I expected to be the subject of much eye-rolling during my children’s formative years but I didn’t think it would start so soon. My boy is only seven but I can already be an embarrassment to him. Yesterday was the kids’ cross-country meet. Hundreds of kids from all over the city running together along the beach of Lake Ontario, then through the park to the finish line. The kids were nervous but I was just hoping I could acclimatize myself to the joyful vision of small children running in time to stop welling up before either of my kids ran past me. Yes, children’s sporting events make me cry (for the record, no, I’m not surprised I’m an embarrassment).
I watched the early races while my kids waited in line for their age groups to run. I stood about 100m from the finish line and cheered as kids ran past, walked past, held hands with their friends and jogged past, lost their shoes and went back for them, or just ambled to the finish line watching the birds. But whenever a kid seemed to run out of steam I’d yell “Keep going! You’re so close! The finish line is just around the corner! You can do it!” And most of them did.

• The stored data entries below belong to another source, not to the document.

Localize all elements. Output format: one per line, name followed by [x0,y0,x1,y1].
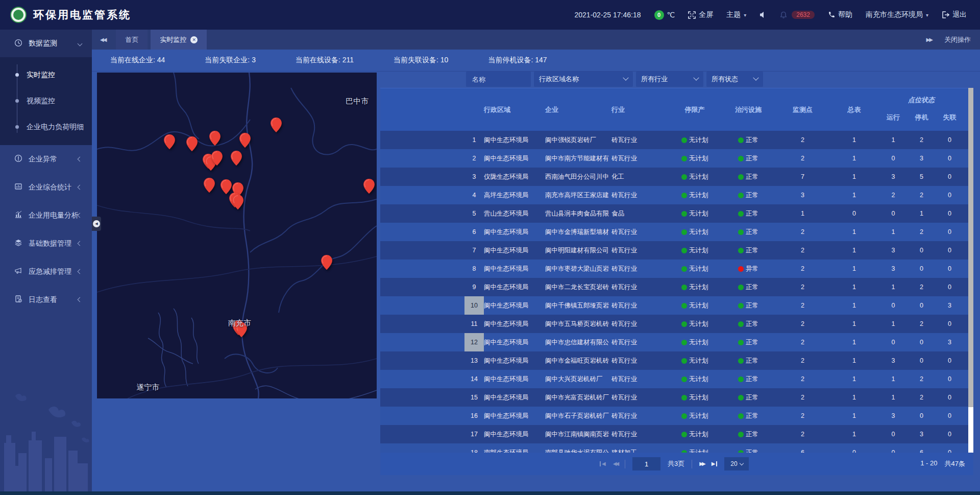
table-row[interactable]: 2阆中生态环境局阆中市南方节能建材有砖瓦行业无计划正常21030 [380,149,968,168]
status-filter-select[interactable]: 所有状态 [706,72,763,87]
cell-monitor: 2 [776,149,829,168]
sidebar-item-企业异常[interactable]: 企业异常 [0,145,92,173]
scrollbar-thumb[interactable] [968,88,973,407]
cell-company: 南部县驰华水泥有限公 [545,443,611,453]
cell-facility: 正常 [721,407,776,425]
map-pin[interactable] [232,195,243,209]
cell-industry: 砖瓦行业 [611,315,669,333]
tab-bar: ◀◀ 首页实时监控✕ ▶▶ 关闭操作 [92,30,980,50]
close-operations-button[interactable]: 关闭操作 [944,35,971,44]
sidebar-item-视频监控[interactable]: 视频监控 [0,88,92,114]
map-pin[interactable] [164,134,175,149]
page-input[interactable] [632,457,660,470]
map-pin[interactable] [204,178,215,193]
cell-monitor: 7 [776,168,829,186]
table-row[interactable]: 9阆中生态环境局阆中市二龙长宝页岩砖砖瓦行业无计划正常21120 [380,278,968,296]
sidebar-item-企业电力负荷明细[interactable]: 企业电力负荷明细 [0,114,92,140]
map-panel[interactable]: 巴中市南充市遂宁市 [97,73,377,398]
table-row[interactable]: 18南部生态环境局南部县驰华水泥有限公建材加工无计划正常60060 [380,443,968,453]
table-row[interactable]: 17阆中生态环境局阆中市江南镇阆南页岩砖瓦行业无计划正常21030 [380,425,968,443]
cell-end [964,168,968,186]
region-filter-select[interactable]: 行政区域名称 [534,72,633,87]
table-scrollbar[interactable] [968,88,973,453]
col-company: 企业 [545,88,611,131]
sidebar-item-应急减排管理[interactable]: 应急减排管理 [0,257,92,286]
map-pin[interactable] [209,131,220,146]
map-pin[interactable] [211,151,223,166]
logout-button[interactable]: 退出 [942,10,967,19]
sidebar-item-企业用电量分析[interactable]: 企业用电量分析 [0,201,92,229]
theme-menu[interactable]: 主题 ▾ [726,10,746,19]
table-row[interactable]: 16阆中生态环境局阆中市石子页岩机砖厂砖瓦行业无计划正常21300 [380,407,968,425]
table-row[interactable]: 3仪陇生态环境局西南油气田分公司川中化工无计划正常71350 [380,168,968,186]
name-filter-field[interactable] [471,75,526,84]
status-dot [681,321,687,327]
cell-spacer [380,241,464,260]
map-pin[interactable] [186,136,198,151]
table-row[interactable]: 6阆中生态环境局阆中市金博瑞新型墙材砖瓦行业无计划正常21120 [380,223,968,241]
map-pin[interactable] [321,255,332,270]
cell-run: 1 [879,131,908,149]
sidebar-item-数据监测[interactable]: 数据监测 [0,30,92,57]
sidebar-item-企业综合统计[interactable]: 企业综合统计 [0,173,92,201]
scroll-tabs-right-icon[interactable]: ▶▶ [924,37,934,42]
fullscreen-button[interactable]: 全屏 [688,10,713,19]
table-row[interactable]: 7阆中生态环境局阆中明阳建材有限公司砖瓦行业无计划正常21300 [380,241,968,260]
name-filter-input[interactable] [466,72,531,87]
first-page-button[interactable]: ◀ [600,461,606,466]
tab-首页[interactable]: 首页 [116,30,148,50]
industry-filter-select[interactable]: 所有行业 [636,72,703,87]
cell-run: 0 [879,204,908,223]
map-pin[interactable] [239,133,251,148]
cell-spacer [380,388,464,407]
tab-close-icon[interactable]: ✕ [190,36,198,43]
help-button[interactable]: 帮助 [828,10,852,19]
cell-region: 阆中生态环境局 [484,241,545,260]
sidebar-item-日志查看[interactable]: 日志查看 [0,286,92,314]
sidebar-item-实时监控[interactable]: 实时监控 [0,62,92,88]
status-dot [738,174,744,180]
table-row[interactable]: 14阆中生态环境局阆中大兴页岩机砖厂砖瓦行业无计划正常21120 [380,370,968,388]
alarm-indicator[interactable]: 2632 [780,11,815,19]
cell-end [964,388,968,407]
table-row[interactable]: 1阆中生态环境局阆中强锐页岩砖厂砖瓦行业无计划正常21120 [380,131,968,149]
cell-spacer [380,443,464,453]
cell-index: 14 [464,370,484,388]
table-row[interactable]: 10阆中生态环境局阆中千佛镇五郎垭页岩砖瓦行业无计划正常21003 [380,296,968,315]
last-page-button[interactable]: ▶ [712,461,718,466]
table-row[interactable]: 11阆中生态环境局阆中市五马桥页岩机砖砖瓦行业无计划正常21120 [380,315,968,333]
cell-region: 阆中生态环境局 [484,315,545,333]
cell-region: 阆中生态环境局 [484,333,545,351]
sidebar-collapse-handle[interactable]: ◀ [92,217,101,231]
cell-lost: 0 [936,223,964,241]
bell-icon [780,11,787,19]
cell-total: 1 [829,131,879,149]
cell-region: 阆中生态环境局 [484,278,545,296]
next-page-button[interactable]: ▶▶ [699,461,704,466]
cell-down: 5 [908,168,936,186]
datetime-label: 2021-02-25 17:46:18 [575,11,641,19]
status-dot [738,285,744,290]
cell-end [964,333,968,351]
table-row[interactable]: 4高坪生态环境局南充市高坪区王家店建砖瓦行业无计划正常31220 [380,186,968,204]
map-pin[interactable] [231,151,242,166]
table-row[interactable]: 5营山生态环境局营山县润丰肉食品有限食品无计划正常10010 [380,204,968,223]
cell-lost: 0 [936,388,964,407]
cell-down: 0 [908,260,936,278]
sidebar-item-基础数据管理[interactable]: 基础数据管理 [0,229,92,257]
org-menu[interactable]: 南充市生态环境局 ▾ [866,10,928,19]
prev-page-button[interactable]: ◀◀ [613,461,618,466]
page-size-select[interactable]: 20 [724,457,749,470]
cell-lost: 0 [936,260,964,278]
table-row[interactable]: 15阆中生态环境局阆中市光富页岩机砖厂砖瓦行业无计划正常21120 [380,388,968,407]
map-pin[interactable] [363,179,375,194]
scroll-tabs-left-icon[interactable]: ◀◀ [92,37,108,42]
map-pin[interactable] [220,179,232,194]
sidebar-menu: 数据监测实时监控视频监控企业电力负荷明细企业异常企业综合统计企业用电量分析基础数… [0,30,92,314]
table-row[interactable]: 8阆中生态环境局阆中市枣碧大梁山页岩砖瓦行业无计划异常21300 [380,260,968,278]
mute-button[interactable] [760,11,767,18]
map-pin[interactable] [271,117,282,132]
table-row[interactable]: 12阆中生态环境局阆中市忠信建材有限公砖瓦行业无计划正常21003 [380,333,968,351]
table-row[interactable]: 13阆中生态环境局阆中市金福旺页岩机砖砖瓦行业无计划正常21300 [380,351,968,370]
tab-实时监控[interactable]: 实时监控✕ [151,30,207,50]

Malli ran his whole race without walking and I managed to cheer him on without weeping which means we both won. Then he came to watch with me while the bigger kids raced. I kept up my enthusiastic cheers and encouraging yells until he pulled on my jacket and rolled his eyes towards the tree line. “Mum…,” he said. “What?” I asked. “You don’t want me to cheer?” He shook his head.
Ok, fine. I stopped yelling quite so much. We still clapped and we still shouted “Go! go! go!” and tried to snap photos whenever we saw kids from his school go by but I toned it down while we waited for Akka’s turn to race.
Then Malli pulled on my sleeve again and pointed, shyly. I looked and saw a little girl in a red shirt slow down to a walk. She looked exhausted. “What?” I said to Malli. “You want me to cheer her on?” He nodded. So I’m embarrassing but I’m not entirely wrong! Is there a name for this stage? Where I can mortify my kids while still being needed?
“Keep going!” I yelled while Malli clapped. “You’re so close! The finish line is just around the corner! You can do it!” She glanced at us. She looked at the trail ahead of her. She narrowed her eyes. And she ran.